Desse modo a luta do movimento representa uma aspiração legítima, necessária, mais profunda e que não se pode sufocar: a luta pelo fim de relações de opressão social. Se essa é a raiz do movimento, as manifestações realizadas nas praças devem refleti-la. As palavras de ordem e as demais ações devem tocar no ponto principal: a tomada de consciência da população de que a prática é mais que possível, é imanente. A possibilidade de uma educação de qualidade não é nada menos que real. Ela depende das ações de cada membro da sociedade, ações que de modo organizado ganham força.Portanto, devemos nos esforçar ao máximo para eliminar os elementos da ideologia dominante dos nossos discursos: não será utilizando dos artifícios de dominação da burguesia que conseguiremos nossos objetivos. Não será reproduzindo as mesmas ideias vazias que mudaremos a situação.

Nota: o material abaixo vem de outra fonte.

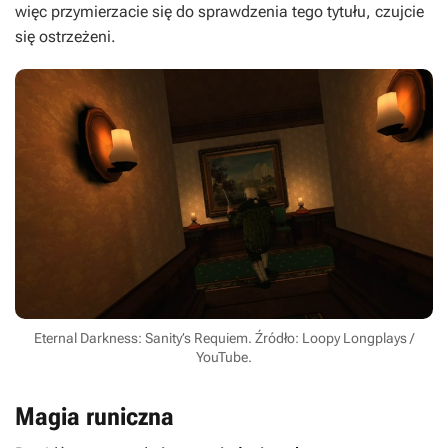
więc przymierzacie się do sprawdzenia tego tytułu, czujcie
się ostrzeżeni.
Eternal Darkness: Sanity’s Requiem. Źródło: Loopy Longplays /
YouTube.
Magia runiczna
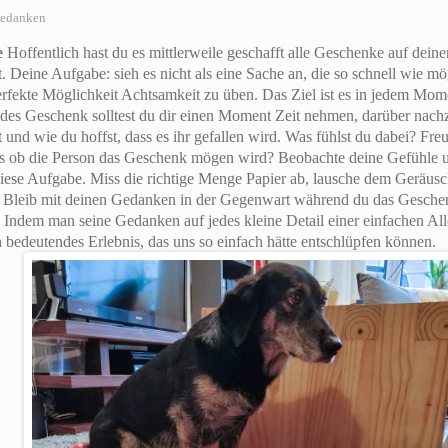
edanken
e
Hoffentlich hast du es mittlerweile geschafft alle Geschenke auf deiner
t. Deine Aufgabe: sieh es nicht als eine Sache an, die so schnell wie 
rfekte Möglichkeit Achtsamkeit zu üben. Das Ziel ist es in jedem Mom
edes Geschenk solltest du dir einen Moment Zeit nehmen, darüber na
t und wie du hoffst, dass es ihr gefallen wird. Was fühlst du dabei? Fre
s ob die Person das Geschenk mögen wird? Beobachte deine Gefühle 
 diese Aufgabe. Miss die richtige Menge Papier ab, lausche dem Geräus
 Bleib mit deinen Gedanken in der Gegenwart während du das Geschenkp
Indem man seine Gedanken auf jedes kleine Detail einer einfachen Alle
in bedeutendes Erlebnis, das uns so einfach hätte entschlüpfen können.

A inteligência da população não deve ser subestimada. Se sob o pretexto de aproximar ou identificar o movimento à população fazemos uso da ideologia dominante que está fortemente disseminada no seu meio, acabamos por reproduzir e fortalecer essa mesma ideologia, assim distanciando do verdadeiro objetivo.

Disse Hegel que a verdade é o todo. Se ao menos não procurarmos enxergar o todo, damos valor demais a uma verdade limitada, parcial, e assim ela se transforma em mentira. Se ignorarmos que a greve educacional é fruto da indignação perante um complexo sistema de relações sociais de opressão e, portanto não apenas uma mera questão de orçamento governamental, perdemos a oportunidade de vislumbrar a totalidade da situação e caím os de volta no ciclo vicioso de um cotidiano fragmentário, de uma realidade mal compreendida em seu complexo de articulações internas. Esse é o momento de percebermos que “nós somos aqueles por quem estávamos esperando”. Bertold Brecht, em sua poesia, Elogio da Dialética, abre nossos olhos:



A injustiça avança hoje a passo firme
Os tiranos fazem planos para dez mil anos
O poder apregoa: as coisas continuarão a ser como são
Nenhuma voz além da dos que mandam
E em todos os mercados proclama a exploração;
isto é apenas o meu começo
Mas entre os oprimidos muitos há que agora dizem
Aquilo que nós queremos nunca mais o alcançaremos
Quem ainda está vivo não diga: nunca
O que é seguro não é seguro
As coisas não continuarão a ser como são
Depois de falarem os dominantes
Falarão os dominados
Quem pois ousa dizer: nunca
De quem depende que a opressão prossiga?
De nós
De quem depende que ela acabe?
Também de nós
O que é esmagado que se levante!
O que está perdido, lute!
O que sabe ao que se chegou, que há aí que o
retenha
E nunca será: ainda hoje
Porque os vencidos de hoje são os vencedores
de amanhã
³ ZIZEK, Slavoj, Primeiro como tragédia depois como farsa, 2011,p.128.